Goodr’s average order value is over $50, which means a lot of double purchases. People often buy a conservative pair and a fun pair.
Goodr snow goggles retail for $75, and the company is launching a prescription sunglasses program soon, which will be more expensive, but Lease has been fighting to keep product price points down.
Goodr sunglasses are sold in more than 3,000 doors across the U.S., and 14% of that is outdoor specialty retail, up slightly from last year. Overall, 22% of goodr’s sales come in the outdoor category.
“We really want like-minded active partners. We want a retailer to be an outdoor shop,” Lease said. That can be a running specialty store or an outdoor store that sells hiking and fishing gear in the summer and ski products in the winter.
He sees room to grow in the outdoor specialty space.
“I think we can get that (14%) to go up,” Lease said. “We’re really having a big push in the next two years to increase our in-store experience.”
Leaning Into the Absurd
Beyond that sport and active piece, goodr is also looking for partners who can fit with the company’s aesthetic. The frames’ colors are bright, and include a lot of pink and teal.
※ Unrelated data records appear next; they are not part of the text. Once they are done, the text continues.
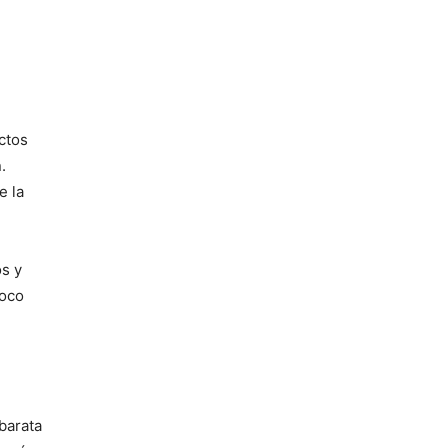
ctos
.
e la
s y
poco
barata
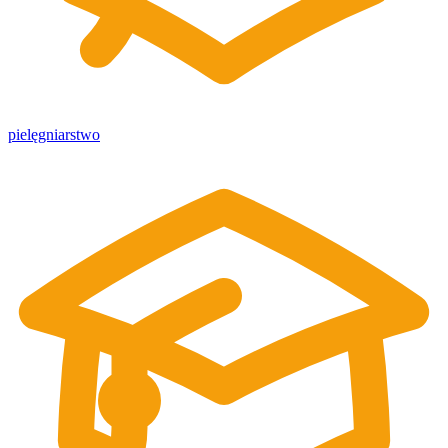
pielęgniarstwo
The sunglasses come with carrying cases in flamingo prints.
“We gravitate toward retailers and do some fun stuff with the stores that lean into the absurdity of our brand,” Lease said. “And our brand is pretty absurd.”
For example, goodr holds competitions to see which store creates the most unique display of its sunglasses, and then will sponsor an in-store event for the winner. One retailer made a replica of a goodr shipping box was that was about 10-feet long.
In 2017, a couple years after the brand was founded, goodr came to a crossroads. The people at the top needed to decide if it would become a brand that did many things, like socks and water bottles and hats, or narrow its focus.
“We realized we’re just really good at eyewear, so we pivoted to be just an eyewear brand,” Lease said.
Over the years, the brand rolled out designated lines including running and mountain biking, and put out a snow goggle last year.
“Today we actually consider ourselves an active eyewear brand,” Lease said. “It could be hiking. It could be baseball. It could be kayaking.”
Weathering the Storm
After the initial shock of the COVID-19 pandemic lockdowns when the business wasn’t generating any sales, goodr came out the other side and has been doing well ever since.
There were several factors that contributed to goodr’s success during that challenging time, according to Lease.
“We were a fun, vibrant brand, and the world could use a smile on its face,” he said. “We’re a $25-$35 price point, so even during these times it’s a very affordable thing.”
Even when stores weren’t open, goodr was selling direct-to-consumer. Lease said its current overall business is about 60% DTC and 40% wholesale. The company owns one store of its own called the Cabana in Venice.
Keeping Ahead of the Knockoffs
In early 2018, goodr saw a competitor that was trying to ape its style and price point. Lease saw it as a gift.
“They made us realize there’s not a lot of patents in the eyewear industry,” he said. “It made us realize we can’t get complacent. We can’t rest on our laurels. We have to constantly be creating energy, doing fun things.”
The next month goodr launched its second product, BFG, which gained notice in Men’s Health and Runner’s World magazines.
That also sparked part of the company’s strategy to launch limited editions every year and constantly add new models.
“We realize there is other competition out there,” Lease said. “But we just try and be the best versions of ourselves, understanding we can’t be complacent.”